> **YOUR TASK**
Each line below from the one containing "O Agente Secreto faz história no Globo" through the one containing "Червоногригорівську та Мирівську громади." should be output exactly as it stands, and no other line should appear.
=== Begin Enclosure ===
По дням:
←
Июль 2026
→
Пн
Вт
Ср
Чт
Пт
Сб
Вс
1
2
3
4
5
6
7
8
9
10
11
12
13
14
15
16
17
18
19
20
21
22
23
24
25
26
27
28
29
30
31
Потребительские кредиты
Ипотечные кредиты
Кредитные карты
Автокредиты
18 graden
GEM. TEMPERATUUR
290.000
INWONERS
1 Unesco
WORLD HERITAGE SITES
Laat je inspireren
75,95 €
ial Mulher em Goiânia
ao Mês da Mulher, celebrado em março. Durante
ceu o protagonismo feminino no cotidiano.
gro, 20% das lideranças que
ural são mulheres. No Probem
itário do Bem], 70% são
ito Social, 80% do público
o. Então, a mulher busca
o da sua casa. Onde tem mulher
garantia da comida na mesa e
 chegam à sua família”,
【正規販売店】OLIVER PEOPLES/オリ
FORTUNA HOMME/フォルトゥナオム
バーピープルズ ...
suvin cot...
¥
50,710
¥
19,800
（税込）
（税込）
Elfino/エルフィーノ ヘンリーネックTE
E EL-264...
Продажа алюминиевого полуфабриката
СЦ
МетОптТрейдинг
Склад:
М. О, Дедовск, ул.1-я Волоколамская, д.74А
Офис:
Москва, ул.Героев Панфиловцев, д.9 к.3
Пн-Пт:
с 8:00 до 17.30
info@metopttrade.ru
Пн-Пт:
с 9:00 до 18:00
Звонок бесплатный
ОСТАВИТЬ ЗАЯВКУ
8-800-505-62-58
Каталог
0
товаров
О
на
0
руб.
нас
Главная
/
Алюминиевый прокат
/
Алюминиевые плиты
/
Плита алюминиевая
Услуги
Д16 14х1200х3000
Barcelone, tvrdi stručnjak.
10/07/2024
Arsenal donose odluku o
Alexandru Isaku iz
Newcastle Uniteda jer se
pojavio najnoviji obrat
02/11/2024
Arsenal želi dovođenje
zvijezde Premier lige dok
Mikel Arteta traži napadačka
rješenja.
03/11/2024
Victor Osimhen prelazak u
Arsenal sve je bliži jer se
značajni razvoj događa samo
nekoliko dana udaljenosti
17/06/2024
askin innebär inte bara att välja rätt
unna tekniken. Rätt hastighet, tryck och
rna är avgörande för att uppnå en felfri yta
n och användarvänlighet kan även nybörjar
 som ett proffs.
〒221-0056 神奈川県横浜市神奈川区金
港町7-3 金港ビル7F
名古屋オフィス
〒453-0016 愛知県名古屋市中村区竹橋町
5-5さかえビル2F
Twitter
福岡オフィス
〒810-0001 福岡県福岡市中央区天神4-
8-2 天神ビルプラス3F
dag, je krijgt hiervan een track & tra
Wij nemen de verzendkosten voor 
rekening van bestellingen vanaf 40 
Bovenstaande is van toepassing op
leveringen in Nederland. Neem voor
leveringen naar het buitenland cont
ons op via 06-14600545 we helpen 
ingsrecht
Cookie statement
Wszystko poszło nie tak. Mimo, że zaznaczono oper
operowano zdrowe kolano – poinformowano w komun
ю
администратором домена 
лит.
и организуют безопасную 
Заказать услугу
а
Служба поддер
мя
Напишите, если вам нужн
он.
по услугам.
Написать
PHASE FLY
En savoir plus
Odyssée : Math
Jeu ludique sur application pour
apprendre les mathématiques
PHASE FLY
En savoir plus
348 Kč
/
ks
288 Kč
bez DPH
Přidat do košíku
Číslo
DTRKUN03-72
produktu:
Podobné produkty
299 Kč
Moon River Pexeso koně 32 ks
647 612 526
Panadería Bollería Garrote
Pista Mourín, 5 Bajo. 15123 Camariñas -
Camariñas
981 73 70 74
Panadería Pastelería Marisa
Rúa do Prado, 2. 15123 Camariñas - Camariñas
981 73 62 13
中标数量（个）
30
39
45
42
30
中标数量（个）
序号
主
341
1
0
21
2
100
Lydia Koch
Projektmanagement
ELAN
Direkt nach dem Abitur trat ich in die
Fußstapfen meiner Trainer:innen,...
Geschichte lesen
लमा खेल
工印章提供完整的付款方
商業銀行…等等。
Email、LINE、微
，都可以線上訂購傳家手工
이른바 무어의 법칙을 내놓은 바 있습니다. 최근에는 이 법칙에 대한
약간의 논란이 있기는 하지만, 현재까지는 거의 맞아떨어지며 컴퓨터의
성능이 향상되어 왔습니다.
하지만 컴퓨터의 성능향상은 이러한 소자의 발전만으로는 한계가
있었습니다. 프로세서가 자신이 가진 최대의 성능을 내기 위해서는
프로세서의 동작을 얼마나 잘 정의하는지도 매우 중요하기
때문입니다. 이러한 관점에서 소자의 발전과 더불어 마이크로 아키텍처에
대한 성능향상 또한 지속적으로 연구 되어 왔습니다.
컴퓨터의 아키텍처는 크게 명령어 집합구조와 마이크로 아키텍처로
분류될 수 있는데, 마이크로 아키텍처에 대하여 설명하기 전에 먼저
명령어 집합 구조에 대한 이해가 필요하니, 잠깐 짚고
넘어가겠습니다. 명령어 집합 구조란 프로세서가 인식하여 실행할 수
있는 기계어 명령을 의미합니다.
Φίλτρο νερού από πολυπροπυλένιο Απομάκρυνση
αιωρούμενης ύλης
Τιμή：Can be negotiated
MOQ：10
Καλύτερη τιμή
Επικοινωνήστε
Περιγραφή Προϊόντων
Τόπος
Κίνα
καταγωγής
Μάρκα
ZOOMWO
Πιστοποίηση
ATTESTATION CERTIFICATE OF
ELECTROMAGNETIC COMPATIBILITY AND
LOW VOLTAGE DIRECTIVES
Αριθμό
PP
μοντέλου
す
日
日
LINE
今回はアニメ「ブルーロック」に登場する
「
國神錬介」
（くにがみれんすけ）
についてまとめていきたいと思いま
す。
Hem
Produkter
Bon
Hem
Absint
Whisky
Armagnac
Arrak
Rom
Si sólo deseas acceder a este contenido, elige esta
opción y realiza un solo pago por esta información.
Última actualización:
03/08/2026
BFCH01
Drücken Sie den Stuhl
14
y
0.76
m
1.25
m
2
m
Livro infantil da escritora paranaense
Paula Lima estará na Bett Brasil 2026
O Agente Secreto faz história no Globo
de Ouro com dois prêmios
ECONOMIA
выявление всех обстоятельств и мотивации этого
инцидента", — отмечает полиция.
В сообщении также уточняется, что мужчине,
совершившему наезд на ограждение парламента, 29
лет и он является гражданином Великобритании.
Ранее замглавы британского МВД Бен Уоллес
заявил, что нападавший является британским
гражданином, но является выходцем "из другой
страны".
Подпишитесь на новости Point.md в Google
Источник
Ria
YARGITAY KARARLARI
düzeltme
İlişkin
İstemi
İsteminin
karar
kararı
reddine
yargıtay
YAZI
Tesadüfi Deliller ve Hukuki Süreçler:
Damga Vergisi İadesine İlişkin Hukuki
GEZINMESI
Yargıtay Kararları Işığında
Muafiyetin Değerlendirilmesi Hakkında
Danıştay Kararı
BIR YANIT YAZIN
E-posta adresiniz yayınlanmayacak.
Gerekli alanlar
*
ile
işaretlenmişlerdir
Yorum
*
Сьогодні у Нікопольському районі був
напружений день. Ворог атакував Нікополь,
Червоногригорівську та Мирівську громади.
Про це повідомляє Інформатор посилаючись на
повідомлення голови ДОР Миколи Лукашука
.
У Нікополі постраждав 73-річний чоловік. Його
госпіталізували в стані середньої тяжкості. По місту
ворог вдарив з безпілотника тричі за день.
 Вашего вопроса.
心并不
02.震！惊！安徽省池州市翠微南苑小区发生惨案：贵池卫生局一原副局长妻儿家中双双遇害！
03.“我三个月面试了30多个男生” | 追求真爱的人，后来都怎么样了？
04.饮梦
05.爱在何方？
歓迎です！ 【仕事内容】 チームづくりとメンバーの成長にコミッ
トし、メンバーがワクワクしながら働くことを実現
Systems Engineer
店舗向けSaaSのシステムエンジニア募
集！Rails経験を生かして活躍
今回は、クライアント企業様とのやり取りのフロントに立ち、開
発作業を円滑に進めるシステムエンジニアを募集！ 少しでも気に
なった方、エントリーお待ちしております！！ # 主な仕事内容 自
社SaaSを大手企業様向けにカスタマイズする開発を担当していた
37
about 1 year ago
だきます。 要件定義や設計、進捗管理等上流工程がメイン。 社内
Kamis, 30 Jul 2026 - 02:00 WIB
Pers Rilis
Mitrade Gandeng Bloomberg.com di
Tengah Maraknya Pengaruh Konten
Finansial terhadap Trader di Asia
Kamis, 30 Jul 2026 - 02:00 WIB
=== End Enclosure ===
> **EXPECTED OUTPUT**
O Agente Secreto faz história no Globo
de Ouro com dois prêmios
ECONOMIA
выявление всех обстоятельств и мотивации этого
инцидента", — отмечает полиция.
В сообщении также уточняется, что мужчине,
совершившему наезд на ограждение парламента, 29
лет и он является гражданином Великобритании.
Ранее замглавы британского МВД Бен Уоллес
заявил, что нападавший является британским
гражданином, но является выходцем "из другой
страны".
Подпишитесь на новости Point.md в Google
Источник
Ria
YARGITAY KARARLARI
düzeltme
İlişkin
İstemi
İsteminin
karar
kararı
reddine
yargıtay
YAZI
Tesadüfi Deliller ve Hukuki Süreçler:
Damga Vergisi İadesine İlişkin Hukuki
GEZINMESI
Yargıtay Kararları Işığında
Muafiyetin Değerlendirilmesi Hakkında
Danıştay Kararı
BIR YANIT YAZIN
E-posta adresiniz yayınlanmayacak.
Gerekli alanlar
*
ile
işaretlenmişlerdir
Yorum
*
Сьогодні у Нікопольському районі був
напружений день. Ворог атакував Нікополь,
Червоногригорівську та Мирівську громади.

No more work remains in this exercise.